Best friend’s seen better

Joey Garcia

How much should I put up with from a best friend? Now that we live two hours apart, our seven-year friendship consists of occasional phone calls and my monthly visit to her. Guys come between us. For example, my friend said she would go to the party of a mutual friend with me, but she was too busy moving that weekend to hang out. She tried so hard to convince me not to visit, I didn’t. Well, she went to the party with a guy. I called her afterwards, but was mostly silent. I don’t want our friendship to end, nor do I want her to get away with this behavior because I put up with it all through college. Even last New Year’s she left me at a party while she went home with a guy. I know love affects people in weird ways and makes us act foolish, but is she taking advantage of being best friends?

Thinking that you’re being taken advantage of is a sign that either you’re denying your needs, your expectations are too high or you need a new definition of friendship. Being a best friend doesn’t mean you tolerate more betrayal than you would with someone who simply bears the title “friend.” A best friend is someone with whom your ego is simpatico, so you don’t have to deal with much dirt. It’s a generous, unified and kind relationship. Remember Charlotte’s Web?

It’s interesting that, after seven years, you think your friend should change. Her behavior has been the same from the beginning. Lust or infatuation affects us weirdly and makes us act foolishly. Genuine love, because it is based in spirituality and a passionate openness, brings out the best in us. I do strongly believe that true friendship is spiritual, i.e. based in genuine love. Genuine love, whether platonic or romantic, is unconditional in that it never ends. But genuine love includes this challenge: if you really love someone, you are willing to tell that person the truth. To tell someone the truth requires that you clean out the emotional charge, opinions and baggage that distract you from the truth. For example, your desire for your friend to be sorry for what you endured at the recent party is both baggage (from previous incidents) and an attempt to make yourself right and her wrong. She’s only wrong if, before this specific party, you both made a verbal agreement that you would return to her apartment together. Without a concrete contract, you are left with ambiguous expectations that translate into both of you thinking whatever you do is acceptable. That’s not the best scenario for friends.

Regarding your advice to the man who refused his parents’ money for a down payment on a house despite his wife’s wishes: my husband and I accepted the down payment on our first home from his mother. Committing to a mortgage gave us a reason to be responsible. Let the parents give.

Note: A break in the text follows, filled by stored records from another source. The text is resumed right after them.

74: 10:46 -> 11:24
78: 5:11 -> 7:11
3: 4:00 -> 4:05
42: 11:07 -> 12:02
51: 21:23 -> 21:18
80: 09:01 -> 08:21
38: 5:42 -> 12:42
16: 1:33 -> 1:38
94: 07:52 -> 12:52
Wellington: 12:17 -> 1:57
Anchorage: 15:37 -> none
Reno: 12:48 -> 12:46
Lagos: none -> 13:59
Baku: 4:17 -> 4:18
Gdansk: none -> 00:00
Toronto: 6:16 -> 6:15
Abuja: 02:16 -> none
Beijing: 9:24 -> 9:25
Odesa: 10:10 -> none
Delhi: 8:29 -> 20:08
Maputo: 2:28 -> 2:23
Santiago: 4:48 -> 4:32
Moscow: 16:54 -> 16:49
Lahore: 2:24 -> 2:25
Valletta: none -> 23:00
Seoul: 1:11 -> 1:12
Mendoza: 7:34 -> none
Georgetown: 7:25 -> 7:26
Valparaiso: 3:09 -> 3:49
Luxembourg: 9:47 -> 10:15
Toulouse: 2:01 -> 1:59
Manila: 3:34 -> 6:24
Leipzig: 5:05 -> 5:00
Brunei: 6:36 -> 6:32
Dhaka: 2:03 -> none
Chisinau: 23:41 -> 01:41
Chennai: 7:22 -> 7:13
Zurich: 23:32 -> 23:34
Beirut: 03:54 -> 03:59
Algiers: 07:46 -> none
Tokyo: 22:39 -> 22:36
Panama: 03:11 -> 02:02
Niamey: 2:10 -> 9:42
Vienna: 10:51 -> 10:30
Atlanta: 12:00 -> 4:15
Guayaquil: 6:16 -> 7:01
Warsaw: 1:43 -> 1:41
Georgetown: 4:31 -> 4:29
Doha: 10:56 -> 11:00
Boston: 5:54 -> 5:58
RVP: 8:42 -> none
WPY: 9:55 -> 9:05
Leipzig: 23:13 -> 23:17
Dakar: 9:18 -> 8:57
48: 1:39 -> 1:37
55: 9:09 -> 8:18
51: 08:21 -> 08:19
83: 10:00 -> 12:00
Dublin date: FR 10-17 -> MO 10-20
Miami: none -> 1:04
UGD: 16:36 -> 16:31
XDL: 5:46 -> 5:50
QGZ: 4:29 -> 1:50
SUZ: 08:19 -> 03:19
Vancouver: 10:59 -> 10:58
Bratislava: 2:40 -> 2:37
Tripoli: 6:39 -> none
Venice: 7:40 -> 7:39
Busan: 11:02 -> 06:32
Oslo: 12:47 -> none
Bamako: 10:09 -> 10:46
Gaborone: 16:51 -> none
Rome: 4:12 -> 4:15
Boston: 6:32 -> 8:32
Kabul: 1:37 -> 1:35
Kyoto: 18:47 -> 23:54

You are forgetting that in his case strings were attached. His unedited letter specified that previous gifts of money from his parents resulted in their daily investigation of its use—a very different situation from yours. Read on.

I appreciate the advice you gave about taking stock of finances and intrinsic wealth. I love the idea of asking myself how/if a purchase will satisfy what really matters to me and whether it improves my capacity to take care of my future. Thanks!

Thank you!

Meditation of the week
“Through love all pain will turn to medicine,” said Rumi, the Sufi poet and teacher. Can you transform a raw wound from the past by bringing loving attention to the blessing you gained from your suffering?